- [Exercise description] In this material, which lines include the string "Extract"? Show them.

- [Data to examine]
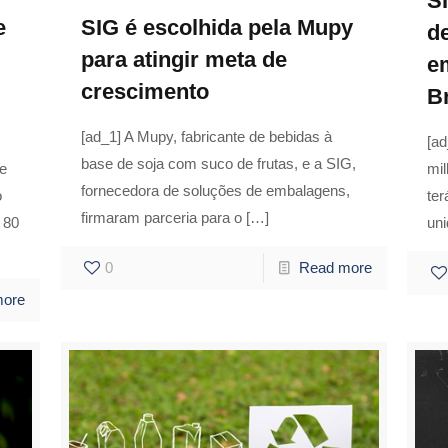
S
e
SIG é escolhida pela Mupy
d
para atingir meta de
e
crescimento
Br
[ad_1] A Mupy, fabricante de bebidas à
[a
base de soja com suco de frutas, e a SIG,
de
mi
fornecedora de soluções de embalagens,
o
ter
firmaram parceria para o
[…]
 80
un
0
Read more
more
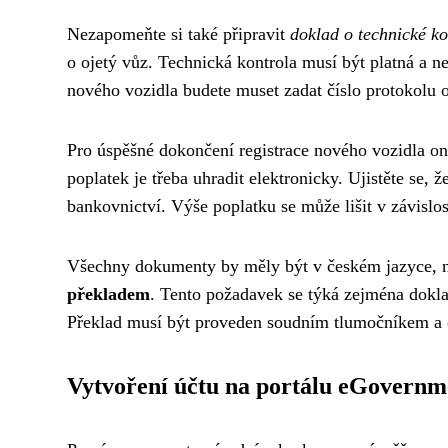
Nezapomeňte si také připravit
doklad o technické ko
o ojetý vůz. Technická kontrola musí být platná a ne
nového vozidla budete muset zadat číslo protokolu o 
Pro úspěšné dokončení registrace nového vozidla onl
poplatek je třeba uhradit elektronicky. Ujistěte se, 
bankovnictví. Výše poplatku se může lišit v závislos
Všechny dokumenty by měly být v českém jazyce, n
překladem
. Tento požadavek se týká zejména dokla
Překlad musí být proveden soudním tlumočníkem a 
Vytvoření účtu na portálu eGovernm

==

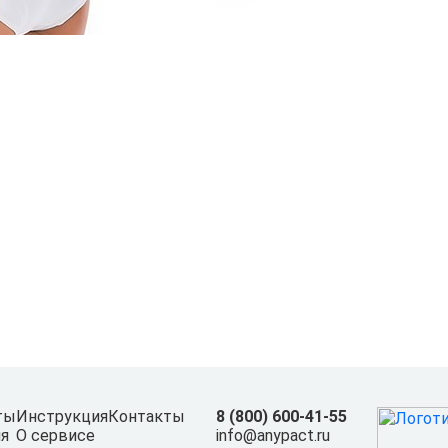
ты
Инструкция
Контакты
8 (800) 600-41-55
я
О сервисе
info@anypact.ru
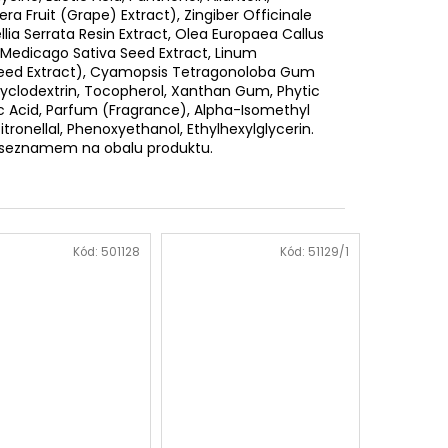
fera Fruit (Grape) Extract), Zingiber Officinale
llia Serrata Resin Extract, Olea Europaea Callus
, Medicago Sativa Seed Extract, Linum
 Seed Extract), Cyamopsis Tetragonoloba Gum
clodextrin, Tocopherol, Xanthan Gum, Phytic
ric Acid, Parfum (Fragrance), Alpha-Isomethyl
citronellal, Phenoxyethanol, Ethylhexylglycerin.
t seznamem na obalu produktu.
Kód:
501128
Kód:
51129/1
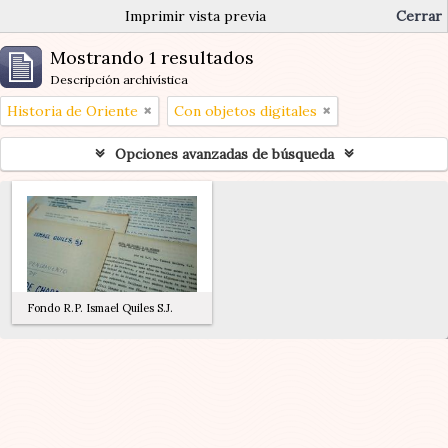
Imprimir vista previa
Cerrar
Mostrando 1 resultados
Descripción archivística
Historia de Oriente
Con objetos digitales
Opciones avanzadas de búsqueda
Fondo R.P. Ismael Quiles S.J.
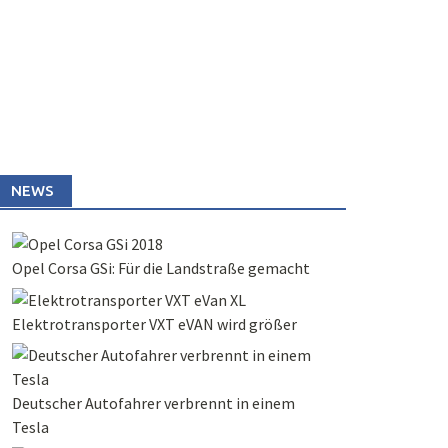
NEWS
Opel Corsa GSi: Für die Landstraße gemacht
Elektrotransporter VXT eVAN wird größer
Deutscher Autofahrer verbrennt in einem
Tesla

- [Answer area]
fera Fruit (Grape) Extract), Zingiber Officinale
llia Serrata Resin Extract, Olea Europaea Callus
, Medicago Sativa Seed Extract, Linum
 Seed Extract), Cyamopsis Tetragonoloba Gum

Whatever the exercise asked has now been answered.